Jak Wami mija tydzień?
Pisałam Wam już że Tu w Niemczech słońca jak na lekarstwo na 3 tygodnie było tylko kilka pogodnych dni a tak to ciągle pada;/ Miałam nadzieję że trochę się opalę i zabrałam ze sobą:
Ziaja Masło kakaowe. Spray przyspieszający opalanie:
Informacja o produkcie:
Innowacyjny preparat przeznaczony do każdego rodzaju skóry. Przyspiesza proces opalania się skóry, poprawia jej naturalny koloryt, lekko natłuszcza i likwiduje poczucie szorstkości.
Zapobiega nadmiernej utracie wody.
Polecany szczególnie przed opalaniem, także w solarium, bez ograniczeń wieku.
Substancje aktywne: Masło kakaowe, witamina E. ( źródło: wizaz.pl)
Skład:
Paraffinum Liquidum (Mineral Oil), Hexyl Laurate, Cyclomethicone, Theobroma cacao (Cocoa), Seed Butter, Tocopheryl Acetate, Parfum (Fragrance)
Moja opinia:
Plusy:
- faktycznie przyspiesza opalanie
- opakowanie z atomizerem, proste i ładne
- wygodna aplikacja wystarczy popsikać i rozsmarować
- nie wysusza
- po użyciu skóra wygląda bardzo ładnie jest błyszcząca i miękka
- piękny zapach
- cena 10zł/100ml
Minusy:
- mało wydajny wystarczył mi na jakieś 10 użyć
- pozostawia tłustą warstwę
- podczas psikania buteleczkę trzeba trzymać prosto i jest to trochę uciążliwe
- brak jakiegokolwiek filtra
Podsumowując:
Używałam go będąc we Włoszech i chociaż opalałam się tylko kilka razy wróciłam brązowa. Wzięłam drugie opakowanie do Niemiec ale jeszcze nie miałam okazji go tu używać.
Używałyście? Co myślicie o opalaniu?
Ps:
Jeszcze około tydzień i wracam do domu wreszcie będę mogła pisać częściej:)
Do następnego posta
Pozdrawiam:)
podczas psikania buteleczke trzeba.. i co dalej :)
OdpowiedzUsuńp.s. mialam go ale za tłusty jak dla mnie
trzymać prosto (już poprawiłam;) piszę szybko bo zaraz wychodzę do pracy:)

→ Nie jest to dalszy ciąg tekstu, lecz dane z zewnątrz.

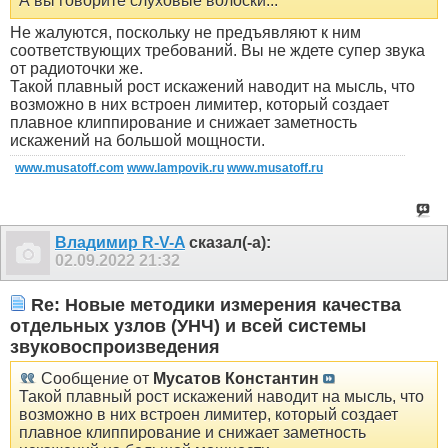
А вы говорите слуховые волоски...
Не жалуются, поскольку не предъявляют к ним
соответствующих требований. Вы не ждете супер звука
от радиоточки же.
Такой плавный рост искажений наводит на мысль, что
возможно в них встроен лимитер, который создает
плавное клиппирование и снижает заметность
искажений на большой мощности.
www.musatoff.com
www.lampovik.ru
www.musatoff.ru
Владимир R-V-A
сказал(-а):
02.09.2022
21:32
Re: Новые методики измерения качества
отдельных узлов (УНЧ) и всей системы
звуковоспроизведения
Сообщение от
Мусатов Константин
Такой плавный рост искажений наводит на мысль, что
возможно в них встроен лимитер, который создает
плавное клиппирование и снижает заметность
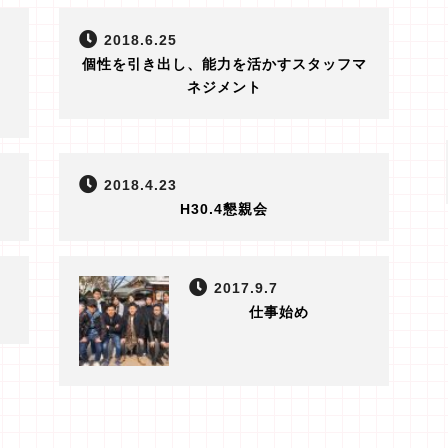
2018.6.25
個性を引き出し、能力を活かすスタッフマ
ネジメント
2018.4.23
H30.4懇親会
2017.9.7
仕事始め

UsuńMi strasznie pomogły tabletki capivit sun system ;]
OdpowiedzUsuńBardzo lubię ten kosmetyk :)
OdpowiedzUsuńTeż go mam i jest świetny. Bardzo dobrze przyspiesza opalanie, pięknie pachnie i nawilża! Wydajność niestety faktycznie kiepska :(.
OdpowiedzUsuńmi się podoba, mam go, fajnie przyspiesza opalanie, ale ja znowu uważam że nie jest mało wydajny- mi jeszcze zostało sporo a nie oszczędzam go :P
OdpowiedzUsuńJa mam go od zeszłego lata i nie mogę skończyć ;(
OdpowiedzUsuńz tym że buteleczke trzeba trzymać pionowo t faktycznie lipa, ale zapach rekompensuje mi wszystko !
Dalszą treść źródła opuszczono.